Using binder to run notebooks interactively

Posted on Fr 07 August 2020 in general • by Tobias Kölling

This post roughly describes the purpose binder and how binder is used within this blog.

What is binder?

Binder is a service for running notebooks hosted in git repositories interactively. At it's core, binder uses repo2docker which transforms any git repository into a docker based operating system image, which contains all necessary software to run the code of the repository. mybinder.org is being run as a federation of servers by several companies and institutions. Binder is also open source, so it is possible to run binder on own premises or to join the binder federation by donating compute resources.

What is needed to run data evaluation code in binder

To do useful data evaluation in binder, both the code and the data must be available publicly.

For the EUREC4A field campaign data is and will be hosted on Aeris, from where all datasets are accessible via OPeNDAP. That way, it is easy to access datasets and subsets thereof from all over the world. Another option which we are currently investigating is to use Zarr, which started out as a Python library but actually defines a flexible data storage format which can naturally be served via HTTP. The netCDF developers are also currently working on adding a Zarr variant to netCDF, such that in future, Zarr archives will be available to everyone who is able to access netCDF.

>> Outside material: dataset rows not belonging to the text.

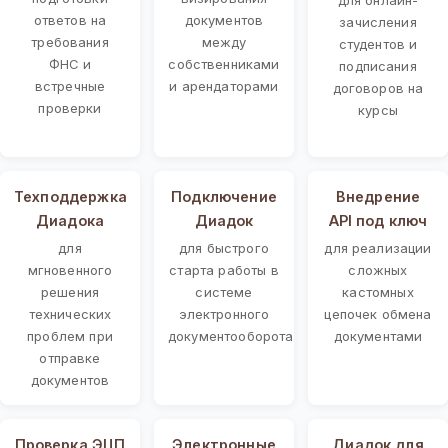
ответов на
документов
зачисления
требования
между
студентов и
ФНС и
собственниками
подписания
встречные
и арендаторами
договоров на
проверки
курсы
Техподдержка
Подключение
Внедрение
Диадока
Диадок
API под ключ
для
для быстрого
для реализации
мгновенного
старта работы в
сложных
решения
системе
кастомных
технических
электронного
цепочек обмена
проблем при
документооборота
документами
отправке
документов
Проверка ЭЦП
Электронные
Диадок для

Code can be shared via publicly available git repositories or package repositories. This blog is also a git repository and is used to share code examples, both as blog articles and as a code snippets to be run in binder.

Configuring binder

In general, any github repository can directly be run within binder using mybinder.org. This would run the repository in a default environment, which has only very few libraries installed. While it is possible to install further dependencies from within a running notebook, a better alternative is to configure binder by a series of configuration files, which can be stored in the users repository. These files are used to prepare a specialized docker image, which already contains all the mentioned dependencies. This approach has the great advantage that docker images are cached and thus the installation does not have to be performed again on every notebook start, but a cached version can directly be launched.

Shorter startup delays

Binder recreates the whole docker image for every new commit of the repository which is loaded into binder. For a blog (and maybe other repositories as well) this may lead to many more required rebuilds than necessary, as most of the commits will only touch the articles but not the required library dependencies. To reduce the amount of unnecessary rebuilds, a common method is to use nbgitpuller. With nbgitpuller, it is possible to create a separate environment repository which is used to declare all dependencies but which likely will receive fewer commits. This repository will then be started by binder and immediately be instructed to pull in the actual code from the data repository. For this blog, we use eurec4a/hackathon_env as an environment repository. Accordingly, if you want to add dependencies for new code examples, these additions must go into that repository. Using binder in this two-repository mode requires a slightly more complicated way of generating direct links to the notebooks. There is a tool for it and a function which is used by this blog.